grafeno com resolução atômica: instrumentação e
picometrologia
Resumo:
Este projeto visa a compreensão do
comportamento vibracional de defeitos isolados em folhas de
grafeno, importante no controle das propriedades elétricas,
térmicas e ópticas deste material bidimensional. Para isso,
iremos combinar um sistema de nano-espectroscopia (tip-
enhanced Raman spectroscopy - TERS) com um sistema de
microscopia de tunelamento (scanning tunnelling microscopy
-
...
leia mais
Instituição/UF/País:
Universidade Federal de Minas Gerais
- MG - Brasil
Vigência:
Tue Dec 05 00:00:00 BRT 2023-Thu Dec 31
--
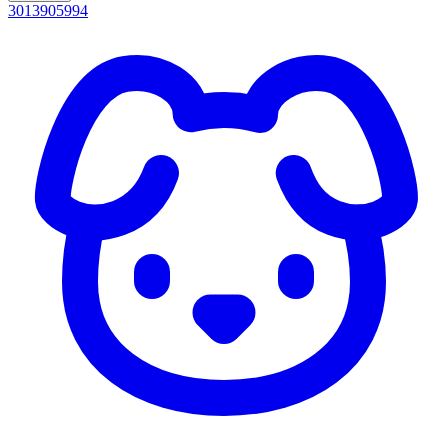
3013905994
--
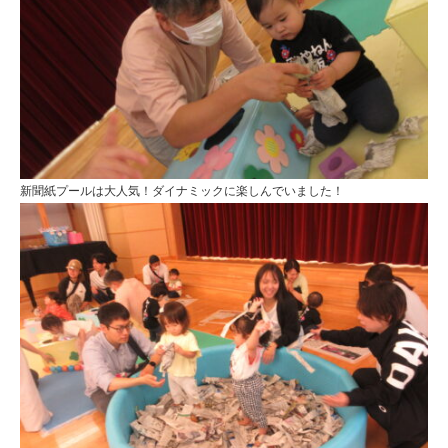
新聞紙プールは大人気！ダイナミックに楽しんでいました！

## Try it:
Which of the lines in the listing above include "grafeno"? Report each of them.

## Task answer:
grafeno com resolução atômica: instrumentação e
grafeno, importante no controle das propriedades elétricas,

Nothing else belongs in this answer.